The crew on the Melbourne-Sydney CityFlyer service apparently recognised the problem and had started go-around procedures when they received a "gear too low" aural warning from the aircraft's enhanced ground proximity warning system.
It is understood investigators are looking at possible human error and a communication breakdown between the first officer and captain about who was lowering the landing gear.
According to a former Boeing 767 pilot, a crew on an instrument approach would normally start lowering the undercarriage when the plane was between 2000ft and 1500ft in order to ensure that it met requirements that the aircraft was stable and configured to land at 1000ft. In visual conditions, the aircraft needed to be stable by 500ft, but lowering the gear at 700ft or even at 1000ft was still far too late, the pilot said. Landing gear problems or gear-up situations were involved in 15 per cent of airline hull-loss accidents last year, according to an analysis by the International Air Transport Association.
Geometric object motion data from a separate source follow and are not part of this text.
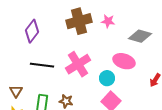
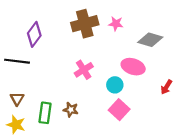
pink cross: (78, 64) -> (84, 70), size x0.7
black line: (42, 65) -> (17, 61), moved

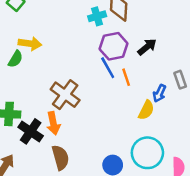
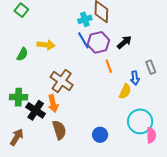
yellow arrow: (30, 44) -> (46, 45), moved
blue line: (108, 68) -> (83, 40), moved
blue arrow: (159, 93) -> (135, 78), turned -32
cyan circle: (147, 153) -> (140, 121), moved

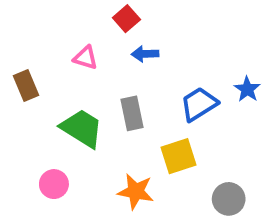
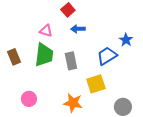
brown rectangle: (26, 86) -> (14, 57), moved
blue star: (247, 89) -> (126, 40), moved
green trapezoid: (82, 128) -> (44, 55), moved, turned 65

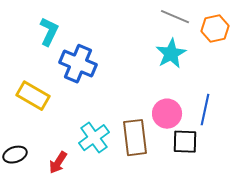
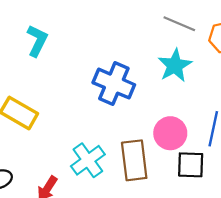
blue cross: (78, 64) -> (114, 84), moved

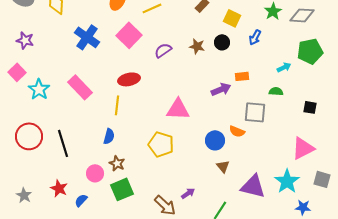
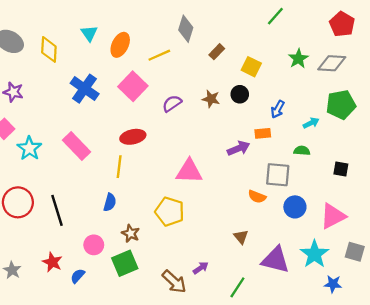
blue arrow: (255, 37) -> (278, 109), moved
blue circle: (215, 140) -> (295, 207), moved
brown star: (117, 163) -> (131, 233), moved

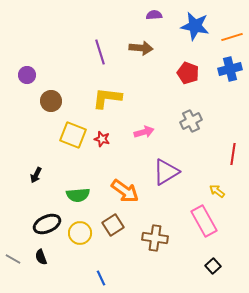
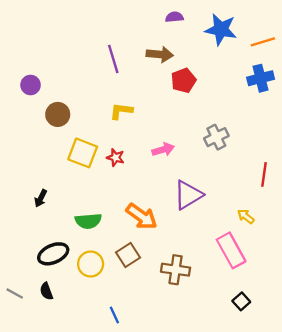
red pentagon: (188, 73) -> (183, 80), moved, turned 30
yellow L-shape: (107, 98) -> (121, 111), size x0.7

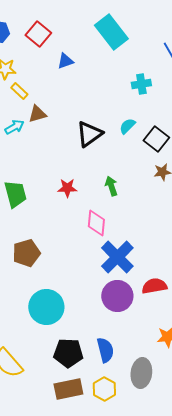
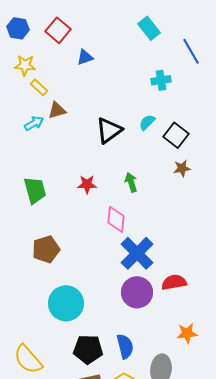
cyan rectangle: (111, 32) -> (149, 28), moved, size x0.7

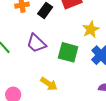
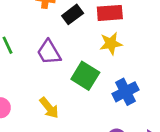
yellow star: (91, 29) -> (111, 44), moved

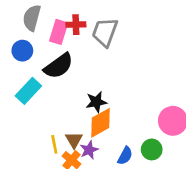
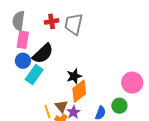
pink rectangle: (59, 32) -> (23, 40), moved
blue circle: (22, 51) -> (23, 61), moved
cyan rectangle: (28, 91) -> (34, 75), moved

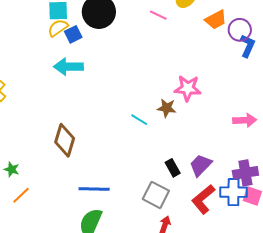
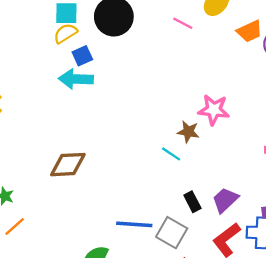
blue square: (73, 34) -> (82, 56), moved
cyan line: (139, 120) -> (171, 154), moved
brown diamond: (65, 140) -> (68, 165), turned 68
blue line: (94, 189) -> (134, 224), moved

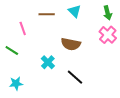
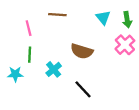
cyan triangle: (75, 11) -> (103, 18), moved
green line: (12, 51) -> (30, 55), moved, turned 56
cyan star: (16, 83) -> (15, 74), moved

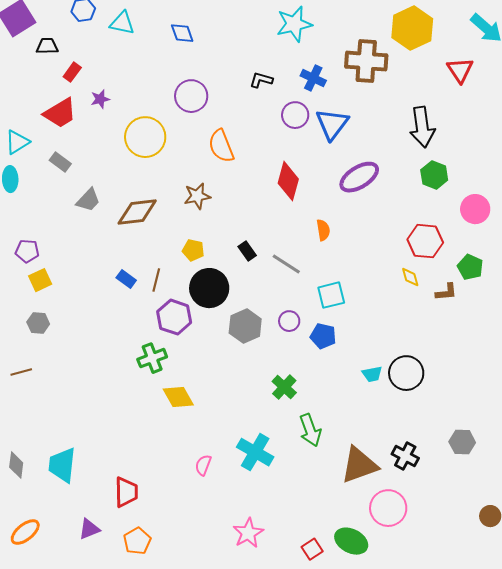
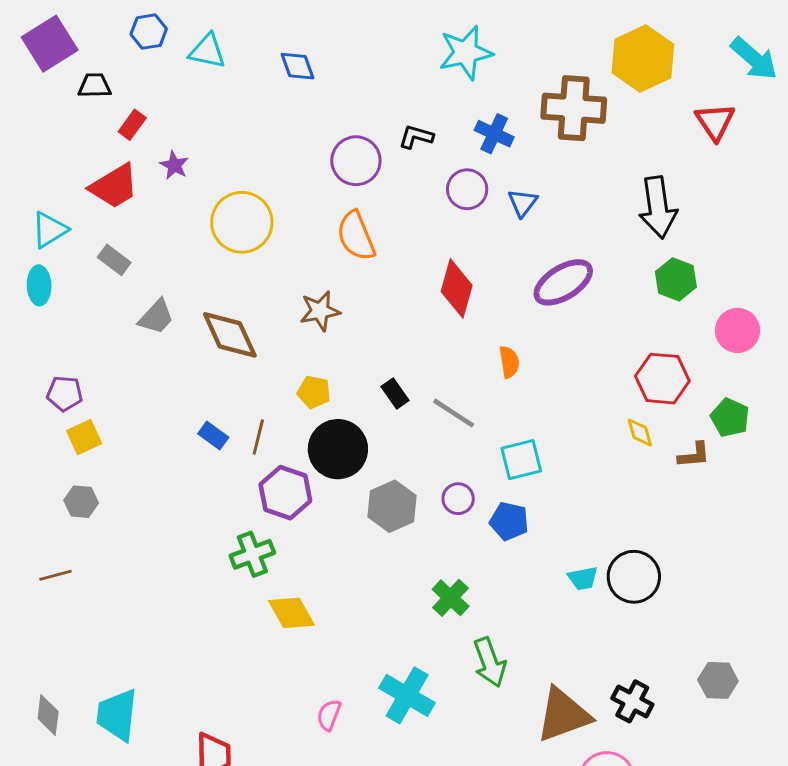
purple circle: (191, 96) -> (356, 161), moved
purple star: (100, 99) -> (174, 165), turned -30
blue triangle: (332, 124) -> (523, 203), size x0.6
brown diamond: (137, 212) -> (230, 335), turned 72

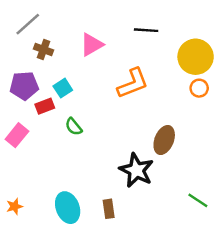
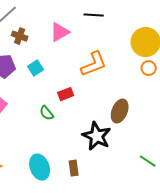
black line: (146, 30) -> (94, 15), moved
red rectangle: (45, 106) -> (66, 94), moved
green semicircle: (74, 127) -> (47, 113), moved

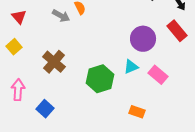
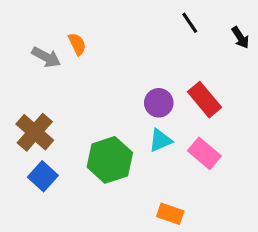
red rectangle: (177, 31) -> (204, 100), moved
purple circle: (143, 39) -> (159, 103), moved, size x0.7
blue square: (45, 109) -> (43, 176), moved

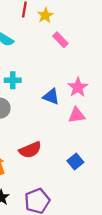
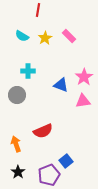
yellow star: (45, 15) -> (45, 38), moved
blue square: (75, 162) -> (66, 161), moved

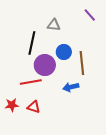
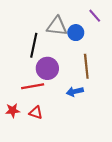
gray triangle: (54, 25) -> (57, 26), size x1.5
blue circle: (64, 52) -> (76, 33), moved

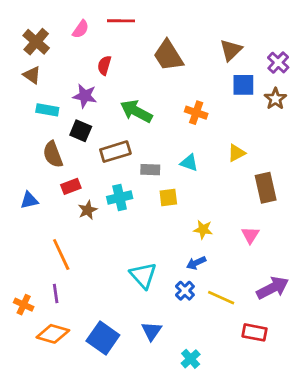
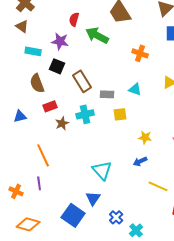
green arrow: (136, 111) -> (97, 35), moved
brown rectangle: (115, 152) -> (82, 81), turned 75
blue cross: (185, 291) -> (116, 217), moved
blue triangle: (152, 331) -> (93, 198), moved
orange diamond: (53, 334) -> (28, 224), moved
But Qantas said yesterday that a crew failing to lower the undercarriage was extremely rare and it was taking the incident seriously. "The flight crew knew all required procedures but there was a brief communications breakdown," a spokeswoman said. "They responded quickly to the situation and instigated a go-around. The cockpit alert coincided with their actions. There was no flight safety issue. "The incident was reported to the ATSB and the pilots were stood down. We are supporting the ATSB's investigation and our own investigations will determine what further action might be warranted."